For most people, especially students, splitting bills is an everyday task. Unfortunately, it's not a fun one! So we said: let's make it easy!
Tong-tong, derived from a Malaysian slang to mean "to share (expenses)", is a mobile app that lets you Snap & Split your bill.
Snap & Split: How It Works
Tong-tong breaks down the bill-splitting process into two steps:
1) Snap a photo of your receipt/bill
2) Split your expenses among friends
In other words, you no longer have to manually add your expenses (re: Splitwise) - it does it for you! All that's left for you to do is identify who-paid-what.
The Tech Behind Tong-tong
The process of making the app can be split into 3 parts:
1. The front end (Mirza)
The app was built using React Native to access the device's camera to snap the photo of the receipt, and also device's photo gallery to access previously stored photo of the receipt. The front end also handles the parsed itemized bills from the OCR to show the summary and final calculation of the total expenditure.
2. The image processing (Khairina)
Tong-tong is a use case of Optical Character Recognition (OCR). The app uses the Tesseract OCR to identify text from images. Put into context, image processing and text recognition is done on snapshots of receipts/bills to extract information about item description and price.
3. The back end (Mujahid)
For the back end, it was a REST API built using Flask. The API has one endpoint that takes in a photo object, which is used as endpoint to upload the image taken from the mobile app to the server. Then, the Flask server passes down the image to the image processor that lives in the server to run Tesseract's image-to-text processing.

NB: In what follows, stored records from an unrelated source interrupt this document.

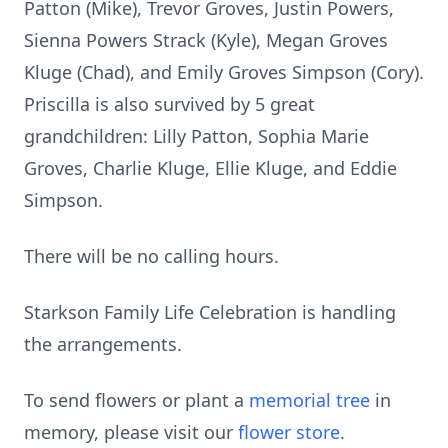
Patton (Mike), Trevor Groves, Justin Powers,
Sienna Powers Strack (Kyle), Megan Groves
Kluge (Chad), and Emily Groves Simpson (Cory).
Priscilla is also survived by 5 great
grandchildren: Lilly Patton, Sophia Marie
Groves, Charlie Kluge, Ellie Kluge, and Eddie
Simpson.
There will be no calling hours.
Starkson Family Life Celebration is handling
the arrangements.
To send flowers or plant a
memorial tree
in
memory, please visit our
flower store
.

Initially, we deployed the server to Heroku, but because the Tessaract OCR library is fairly huge, we couldn't get it to work because we exceeded the memory for Heroku's free tier plan. Therefore, because of that, everything is locally hosted as of now.

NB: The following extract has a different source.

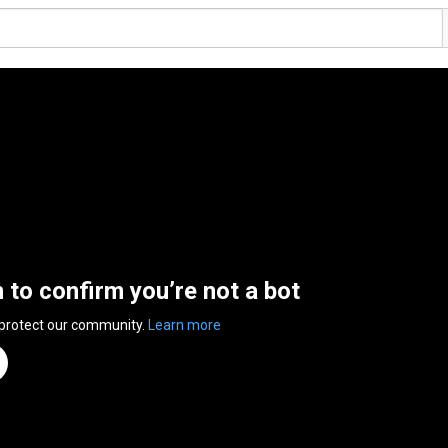
n to confirm you’re not a bot
 protect our community.
Learn more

One important feature that we did not implement is handwriting recognition. We realized that handwriting recognition is difficult to achieve in comparison to typed documents. So, a future plan would be to use Tensor Flow to build a machine learning model that could allow the app to recognize handwritten texts on the receipts. We want to also deploy the app live so that people can actually download it.